A MENTIRA BÁSICA DO SOCIALISMO
Olavo de Carvalho - O Globo, 13 de abril de 2002
“Ah! Les intentions, les intentions! Les idéaux, les idéaux!”. Sergiu Celibidache, regente de orquestra, budista praticante, comentando as belas intenções com que a China comunista matou um milhão de budistas tibetanos.
“Nous étions des cons" (Estávamos idiotas). Yves Montand, referindo-se à militância esquerdista.
O sr. Immanuel Wallerstein, numa obra festejada pela mídia como o nec plus ultra do pensamento esquerdista nos últimos anos, afirma ter descoberto a “profunda irracionalidade” do capitalismo. Ela consiste na idéia do lucro ascendente: ganhar mais para ganhar mais para ganhar mais. Com o objetivo de demonstrar isso ele escreveu um tratado de centenas de páginas, nas quais só se esqueceu de uma coisa: dizer o que a idéia de riqueza crescente tem de irracional, já que justamente ela corresponde a um dos mais naturais instintos humanos e a um dos motores essenciais de todo progresso social.
Mas a intelectualidade marxista, filha de um notório mentiroso, mitômano e charlatão, cujas trapaças científicas são hoje bem conhecidas pelo simples cotejo dos documentos que usou para escrever “O Capital”, não poderia ser mesmo muito exigente consigo própria.

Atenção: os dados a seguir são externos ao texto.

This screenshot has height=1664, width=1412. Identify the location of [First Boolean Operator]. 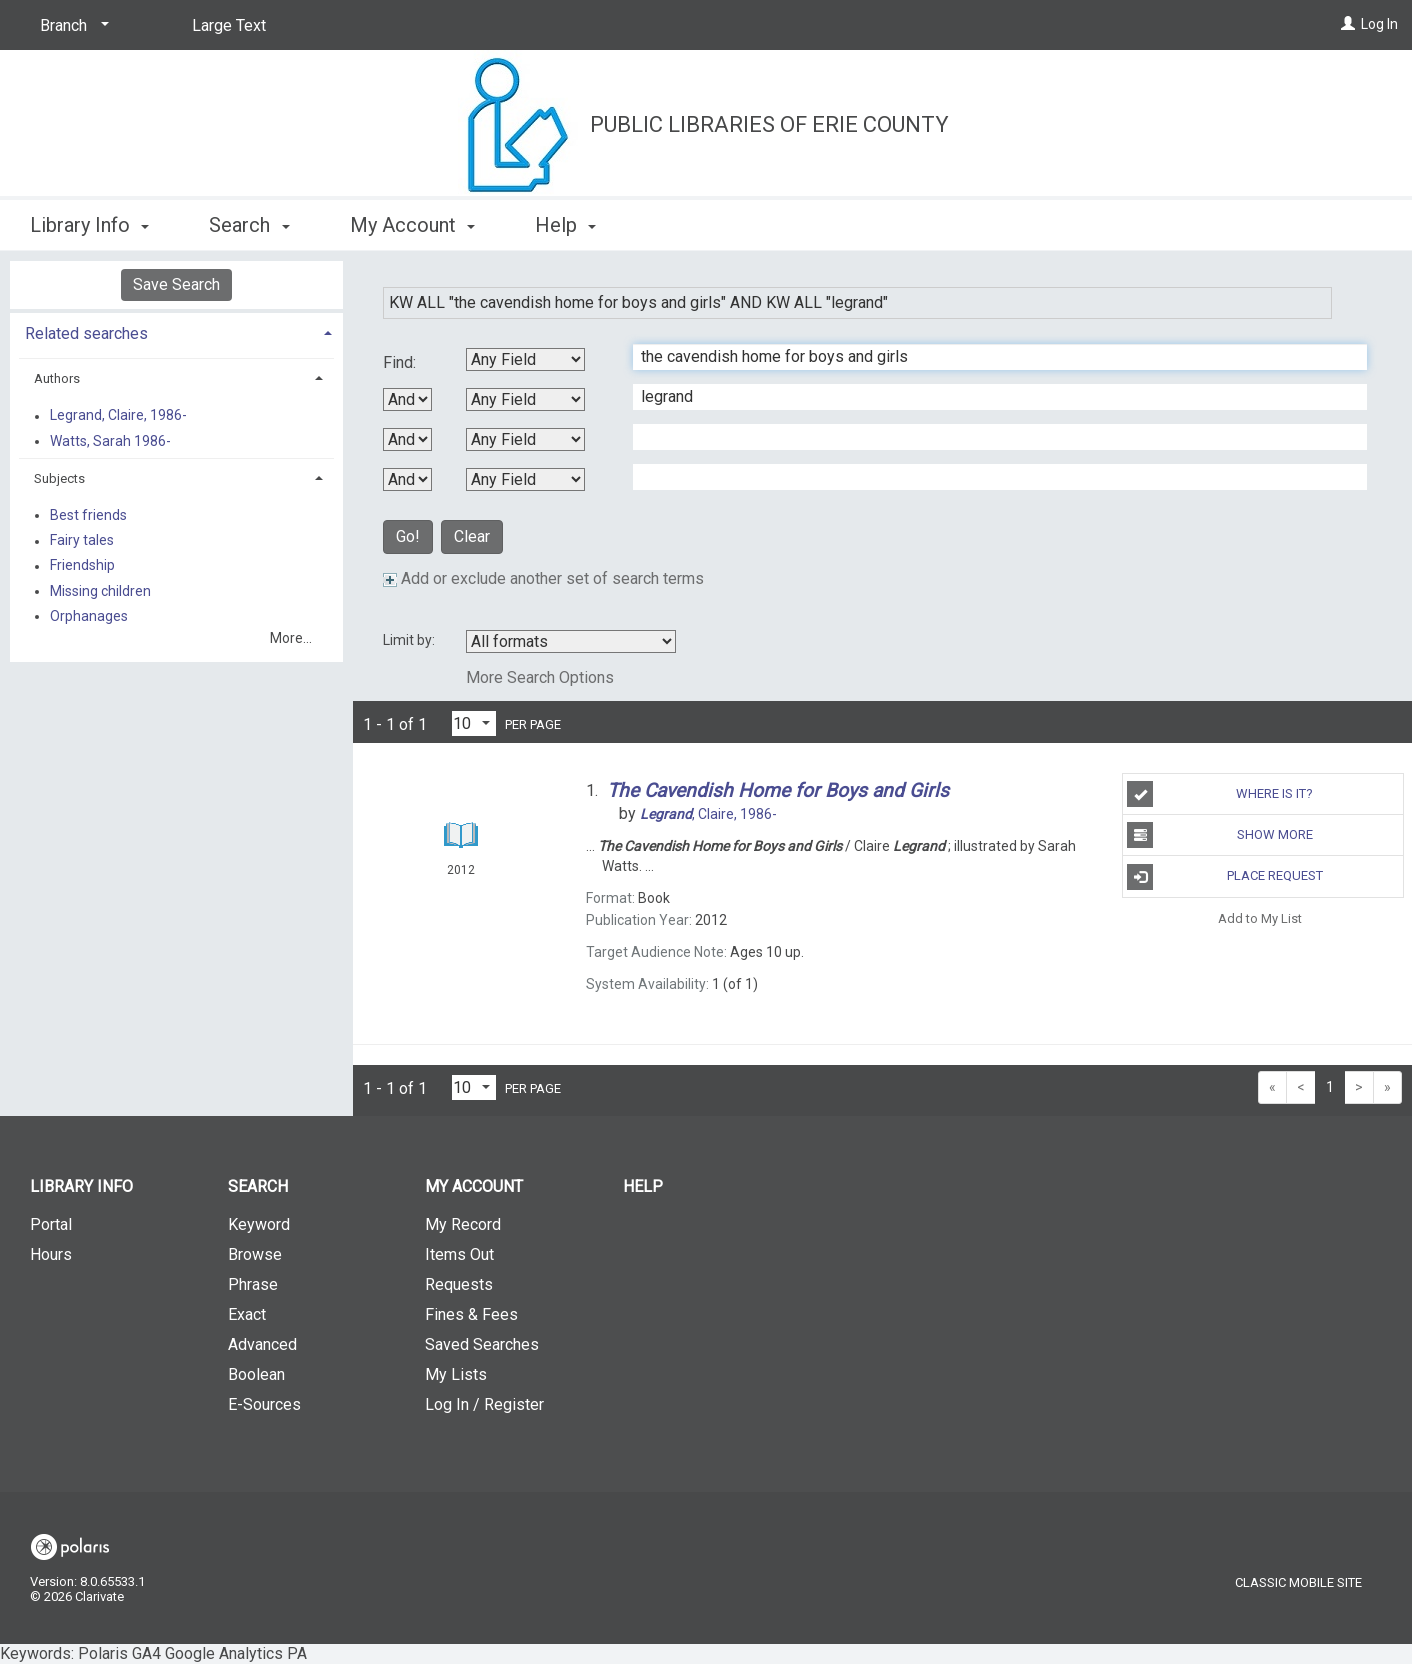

Já a irracionalidade do socialismo não precisa de muitas páginas para ser demonstrada. Basta-lhe um breve parágrafo. Compreende-a, num relance, quem quer que seja capaz de apreender intelectivamente o conceito mesmo de socialismo tal como expresso por seus apóstolos.

Mas mesmo sujeitos desprovidos de capacidade abstrativa para deduzir conseqüências do simples enunciado de um projeto deveriam ser capazes de tirar conclusões de cem anos de experiência socialista, que confirmam repetidamente aquela dedução. Se, incapaz de análise lógica, o indivíduo também se recusa a aprender com a experiência que a confirma, então é porque sua mente desceu ao último estágio do obscurecimento, o que é de fato o único motivo que alguém pode ter hoje em dia para continuar acreditando em socialismo.
A objeção gramsciana, que a muitos ocorrerá automaticamente, de que o Estado socialista será controlado por sua vez pela “sociedade civil organizada”, é apenas um subterfúgio muito desonesto, porque basta ter lido Gramsci para saber que a tal “sociedade civil organizada” não é senão a estrutura do Partido, a vanguarda propriamente dita, que, permanecendo legalmente distinta do Estado, estará “integrada” com ele na estrutura maior que o ideólogo italiano denomina “Estado ampliado” — uma expressão cujo sentido ameaçador e tenebroso pode ser apreendido à primeira vista por quem compreenda o que lê, o que infelizmente não é em geral o caso da militância esquerdista, mesmo universitária.
Também não é intelectualmente respeitável, nem como fantasia passageira, a crença corrente de que as conseqüências lógicas da aplicação da idéia socialista, tal como as acabo de descrever, não estiveram nunca nas “intenções” da militância, inspirada sempre por elevados ideais de justiça e bondade.
O termo “intenção”, no caso, designa o valor (moral, político, jurídico, religioso que seja) que a mente socialista associa à idéia ou conceito a realizar. Mas quem quer que compreenda a idéia socialista percebe, no ato, a contradição insolúvel entre essa idéia e o valor associado. Se o socialismo é o que é, não pode valer o que dizem que vale.

Por exemplo, um sujeito que se case alimentando ao mesmo tempo a “intenção” de conservar a liberdade sexual de um jovem solteiro, ou que contraia muitas dívidas com a “intenção” de manter intacto o seu saldo bancário mês a mês, estará alimentando uma contradição vital que, em breve tempo, o levará a um desenlace trágico. Ele dirá que esse resultado não estava nas suas “intenções”, mas nenhum homem adulto tem o direito de camuflar indefinidamente a absurdidade intrínseca de seus atos com um verniz de belas intenções.

Esta tem sido a história do socialismo. É só isso que explica a facilidade com que, de um legado monstruoso de terror e misérias, superior em número de vítimas à produção somada de duas guerras mundiais, a alma socialista pode colher como a mais bela das flores morais a mitologia renovada das “intenções”, e ainda ter a inigualável cara-de-pau de denunciar a “irracionalidade do capitalismo”.